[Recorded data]
※

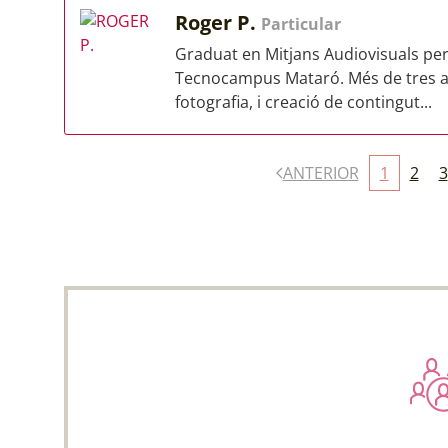
Roger P.
Particular
Graduat en Mitjans Audiovisuals per
Tecnocampus Mataró. Més de tres any
fotografia, i creació de contingut...
ANTERIOR
1
2
3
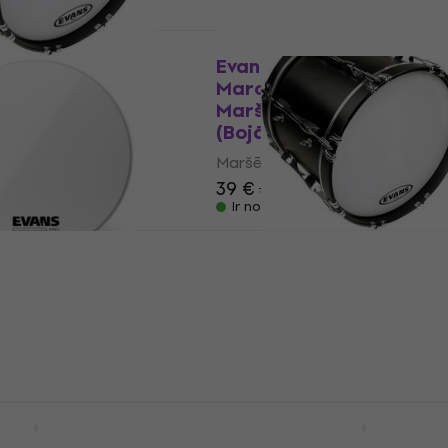
8MX1W MX1
Evans BD28MX1W MX1
ass White 28"
Marching Bass White 28
bungu galviņa
Maršējošā bungu galviņ
ots)
(Bojāti)
u galviņa
Maršējošā bungu galviņa
39 €
40,20 €
- 11 %
Ir noliktavā
Evans BD28MX1W 28'' M
Marching Bass White
MX1W 20'' MX1
ss White (B-Stock)
Maršējošā bungu galviņa
133 €
Noliktavā pie piegādātāja
u galviņa
MS1W 20'' MS1
Evans BD16MX1W 16'' MX
ass White
Marching Bass White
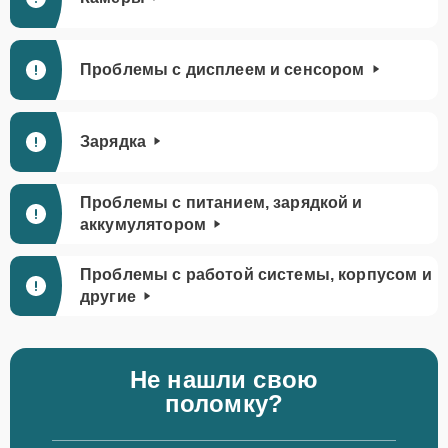
Проблемы с дисплеем и сенсором
Зарядка
Проблемы с питанием, зарядкой и
аккумулятором
Проблемы с работой системы, корпусом и
другие
Не нашли свою
поломку?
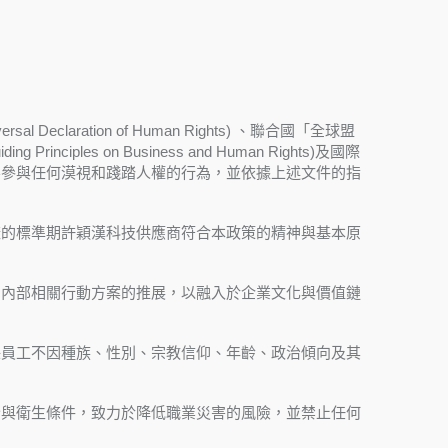
laration of Human Rights) 、聯合國「全球盟
rinciples on Business and Human Rights)及國際
權框架與精神，絕不參與任何漠視和踐踏人權的行為，並依據上述文件的指
樣的標準期許穎漢科技供應商符合本政策的精神與基本原
利內部相關行動方案的推展，以融入於企業文化與價值鏈
保員工不因種族、性別、宗教信仰、年齡、政治傾向及其
全與衛生條件，致力於降低職業災害的風險，並禁止任何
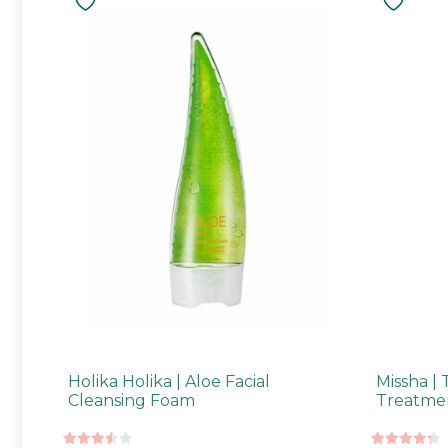
Holika Holika | Aloe Facial
Missha | 
Cleansing Foam
Treatmen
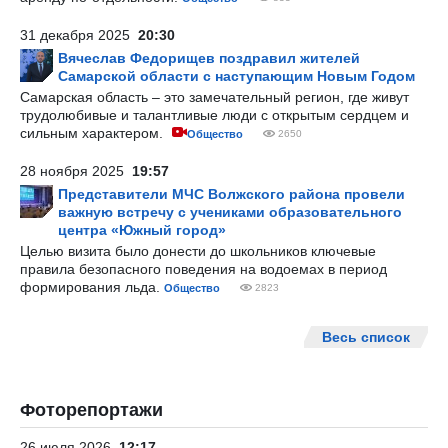
31 декабря 2025
20:30
Вячеслав Федорищев поздравил жителей
Самарской области с наступающим Новым Годом
Самарская область – это замечательный регион, где живут
трудолюбивые и талантливые люди с открытым сердцем и
сильным характером.
Общество
2650
28 ноября 2025
19:57
Представители МЧС Волжского района провели
важную встречу с учениками образовательного
центра «Южный город»
Целью визита было донести до школьников ключевые
правила безопасного поведения на водоемах в период
формирования льда.
Общество
2823
Весь список
Фоторепортажи
26 июля 2026
12:17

※

Your reply should hold only the lines from the one that contains "全與衛生條件，致力於降低職業災害的風險，並禁止任何" through the last line of the records above, exact and complete, and no pictures.

> **YOUR SOLUTION**
全與衛生條件，致力於降低職業災害的風險，並禁止任何
Holika Holika | Aloe Facial
Missha | 
Cleansing Foam
Treatmen
31 декабря 2025
20:30
Вячеслав Федорищев поздравил жителей
Самарской области с наступающим Новым Годом
Самарская область – это замечательный регион, где живут
трудолюбивые и талантливые люди с открытым сердцем и
сильным характером.
Общество
2650
28 ноября 2025
19:57
Представители МЧС Волжского района провели
важную встречу с учениками образовательного
центра «Южный город»
Целью визита было донести до школьников ключевые
правила безопасного поведения на водоемах в период
формирования льда.
Общество
2823
Весь список
Фоторепортажи
26 июля 2026
12:17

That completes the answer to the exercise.